Miners not taking cybersecurity risks seriously, report finds

While cybersecurity is today considered a major threat to all industrial companies, a recent report out of Australia has concluded it will take a catastrophic event for it to be taken seriously in the mining industry.

Through interviews, survey and analysis of Australia’s largest mining and service companies, including BHP, Rio Tinto, South32, and Anglo American, the ‘State of Play: Cyber Security Report’, from researchers at State of Play, has uncovered that 98% of top-level executives think a catastrophic event is required to drive an industry response to cybersecurity in mining.

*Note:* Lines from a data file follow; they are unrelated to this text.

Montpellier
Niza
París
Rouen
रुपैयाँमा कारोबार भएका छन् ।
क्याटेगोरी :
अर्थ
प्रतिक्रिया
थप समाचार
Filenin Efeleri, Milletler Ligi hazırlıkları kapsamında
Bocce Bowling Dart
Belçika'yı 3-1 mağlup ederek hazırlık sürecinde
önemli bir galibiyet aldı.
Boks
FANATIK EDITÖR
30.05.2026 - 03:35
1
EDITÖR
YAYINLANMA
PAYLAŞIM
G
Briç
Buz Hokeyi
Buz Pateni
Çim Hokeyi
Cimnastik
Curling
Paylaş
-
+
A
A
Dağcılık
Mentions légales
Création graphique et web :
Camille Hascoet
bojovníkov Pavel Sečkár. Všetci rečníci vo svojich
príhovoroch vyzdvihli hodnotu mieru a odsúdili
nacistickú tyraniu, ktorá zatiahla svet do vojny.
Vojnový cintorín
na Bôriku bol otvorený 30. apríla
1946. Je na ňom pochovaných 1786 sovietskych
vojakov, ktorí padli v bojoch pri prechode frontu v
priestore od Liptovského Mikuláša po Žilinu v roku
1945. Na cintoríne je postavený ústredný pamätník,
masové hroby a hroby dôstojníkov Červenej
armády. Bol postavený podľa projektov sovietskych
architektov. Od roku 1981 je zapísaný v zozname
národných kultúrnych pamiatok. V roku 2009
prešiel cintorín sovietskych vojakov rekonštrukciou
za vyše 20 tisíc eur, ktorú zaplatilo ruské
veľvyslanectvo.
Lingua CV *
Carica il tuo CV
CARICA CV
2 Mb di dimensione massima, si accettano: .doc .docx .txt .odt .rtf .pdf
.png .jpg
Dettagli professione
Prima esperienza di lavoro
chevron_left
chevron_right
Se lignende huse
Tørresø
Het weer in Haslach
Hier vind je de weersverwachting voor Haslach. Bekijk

This is despite State of Play Chairman and Co-founder, Graeme Stanway, saying the risk of cybersecurity failures in mining could be severe.

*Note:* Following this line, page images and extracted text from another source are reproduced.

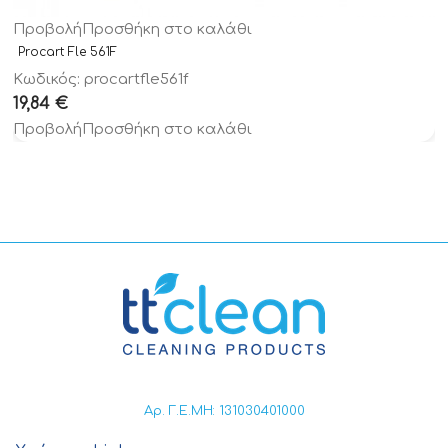
Προβολή
Προσθήκη στο καλάθι
Procart Fle 561F
Κωδικός: procartfle561f
19,84
€
Προβολή
Προσθήκη στο καλάθι
Αρ. Γ.Ε.ΜΗ: 131030401000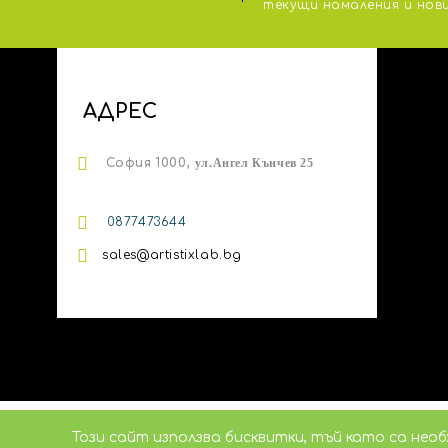
тeкущи намаления и нов
АДРЕС
София 1000,
ул.
Ангел Кънчев 25
0
877473644
sales@artistixlab.bg
Този сайт използва бисквитки, тъй като са нео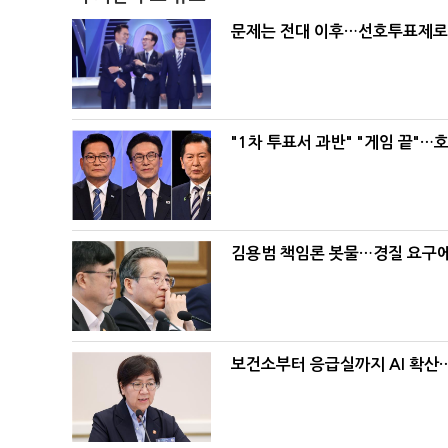
문제는 전대 이후…선호투표제로 
"1차 투표서 과반" "게임 끝"…
김용범 책임론 봇물…경질 요구에 
보건소부터 응급실까지 AI 확산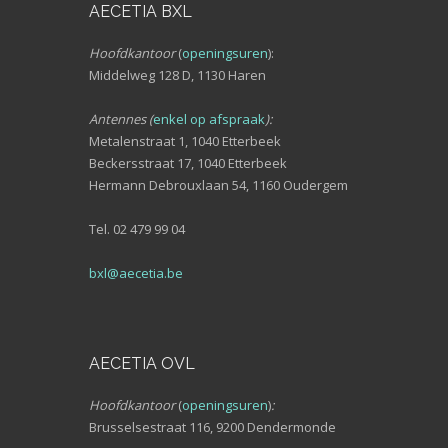
AECETIA BXL
Hoofdkantoor
(
openingsuren
):
Middelweg 128 D, 1130 Haren
Antennes (
enkel op afspraak
):
Metalenstraat 1, 1040 Etterbeek
Beckersstraat 17, 1040 Etterbeek
Hermann Debrouxlaan 54, 1160 Oudergem
Tel. 02 479 99 04
bxl@aecetia.be
AECETIA OVL
Hoofdkantoor
(
openingsuren
)
:
Brusselsestraat 116, 9200 Dendermonde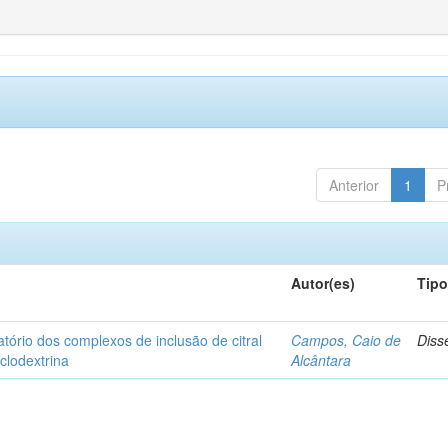
Anterior
1
P
Autor(es)
Tip
matório dos complexos de inclusão de citral
Campos, Caio de
Diss
iclodextrina
Alcântara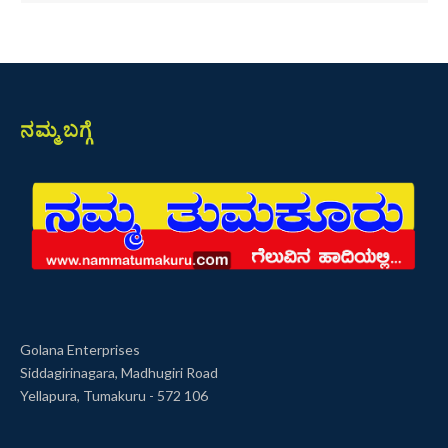
ನಮ್ಮ ಬಗ್ಗೆ
Golana Enterprises
Siddagirinagara, Madhugiri Road
Yellapura, Tumakuru - 572 106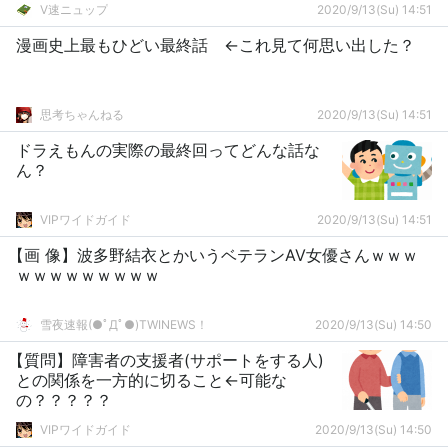
V速ニュップ
2020/9/13(Su) 14:51
漫画史上最もひどい最終話 ←これ見て何思い出した？
思考ちゃんねる
2020/9/13(Su) 14:51
ドラえもんの実際の最終回ってどんな話な
ん？
VIPワイドガイド
2020/9/13(Su) 14:51
【画 像】波多野結衣とかいうベテランAV女優さんｗｗｗ
ｗｗｗｗｗｗｗｗｗ
雪夜速報(●ﾟДﾟ●)TWINEWS！
2020/9/13(Su) 14:50
【質問】障害者の支援者(サポートをする人)
との関係を一方的に切ること←可能な
の？？？？？
VIPワイドガイド
2020/9/13(Su) 14:50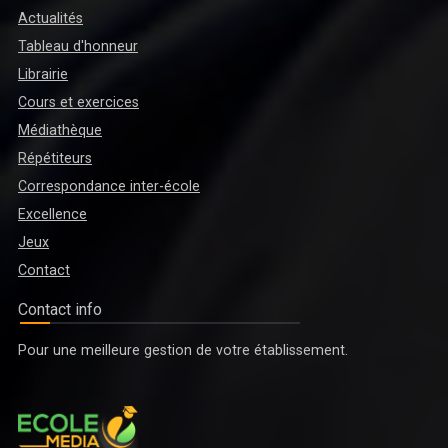
Actualités
Tableau d'honneur
Librairie
Cours et exercices
Médiathèque
Répétiteurs
Correspondance inter-école
Excellence
Jeux
Contact
Contact info
Pour une meilleure gestion de votre établissement.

“In an increasingly automated and interconnected world, the risk of rogue systems and equipment is growing rapidly,” he says.

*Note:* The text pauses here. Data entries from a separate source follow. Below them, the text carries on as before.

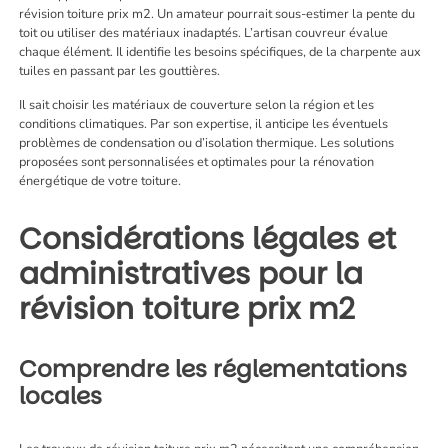
révision toiture prix m2. Un amateur pourrait sous-estimer la pente du
toit ou utiliser des matériaux inadaptés. L’artisan couvreur évalue
chaque élément. Il identifie les besoins spécifiques, de la charpente aux
tuiles en passant par les gouttières.
Il sait choisir les matériaux de couverture selon la région et les
conditions climatiques. Par son expertise, il anticipe les éventuels
problèmes de condensation ou d’isolation thermique. Les solutions
proposées sont personnalisées et optimales pour la rénovation
énergétique de votre toiture.
Considérations légales et
administratives pour la
révision toiture prix m2
Comprendre les réglementations
locales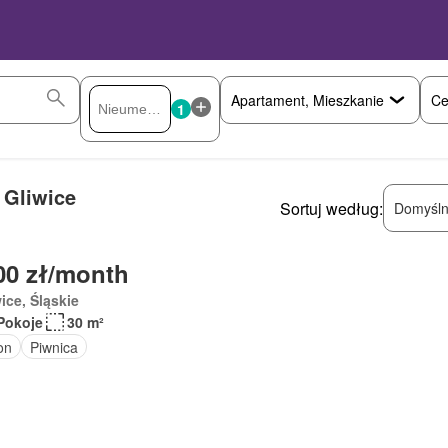
Ce
1
 Gliwice
Sortuj według:
Domyśln
00 zł/month
ice, Śląskie
Pokoje
30 m²
on
Piwnica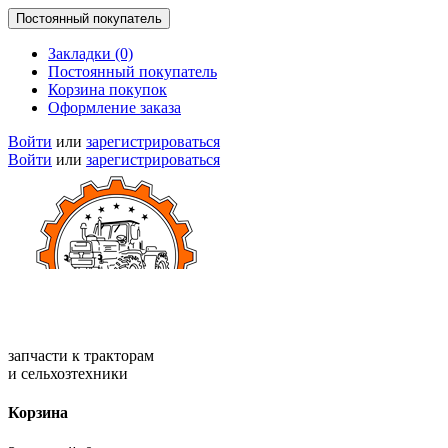
Постоянный покупатель
Закладки (0)
Постоянный покупатель
Корзина покупок
Оформление заказа
Войти
или
зарегистрироваться
Войти
или
зарегистрироваться
запчасти к тракторам
и сельхозтехники
Корзина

“If someone hacks into a mining system, they can potentially take remote control of operational equipment. That’s the level of risk that we are facing.”

Global Head of Cybersecurity at BHP, Thomas Leen, agreed and said the mining industry is up against archaic processes when it comes to evolving on the cybersecurity front.

“Mining as an industry has a low level of cybersecurity maturity, mainly due to legacy environments that lack basic capabilities,” he says.

The report went on to find that the second most likely driver to instigate change, after a catastrophic event, will be government led initiatives and responses.

Michelle Price, CEO of independent, not-for-profit organisation, AustCyber, believes public-private partnership is the key to driving change in the way the mining industry approaches cybersecurity.

“AustCyber has collaborated with METS Ignited and State of Play to conduct this survey as we see the potential to improve cybersecurity across the mining environment,” she says.

“There are several challenges specific to the mining sector as documented in the Australian Cyber Security Industry Roadmap, developed in conjunction with CSIRO – such as operational technology, connected equipment and sensors, availability of data, anomaly detection and the volatility of markets.

“There are plenty of growth opportunities – especially when the sector collaborates with organisations like AustCyber to have a coordinated voice on the kind of support it needs to push forward cyber resilience.”

South32 Head of Cybersecurity, Clayton Brazil, sees this collaboration as a strength of cybersecurity in the mining industry. “Cybersecurity is incredibly collaborative in mining, we know it’s a critical industry for our nation and we all want to be safer,” he says.

Brazil sees a strong cybersecurity capability as a strategic opportunity for South32. “Done properly, cybersecurity can be a competitive advantage for us,” he said.

Interestingly, when asked what is the most likely motivation for cyber attacks, 50% of responses identified extortion and theft as the most likely cause, followed by competition with 21% and politics with 19%.

METS Ignited CEO, Adrian Beer, says industry growth and sustainability will come from collaboration and the implementation of standards. “Mining operations are still made up of legacy closed systems that have customised integrations between them,” he says.

“However, the modern technology vendor community is trying to overcome these systems with new models; building collaboration and trust between mining and the technology sector will create a secure sustainable future.”

Beer also believes standards have a two-prong role to play. “There is clearly a need for both a strong set of standards to define what good looks like in terms of cybersecurity more broadly, and a set of industry standards to ensure that the specific needs are met to deliver those secure outcomes.”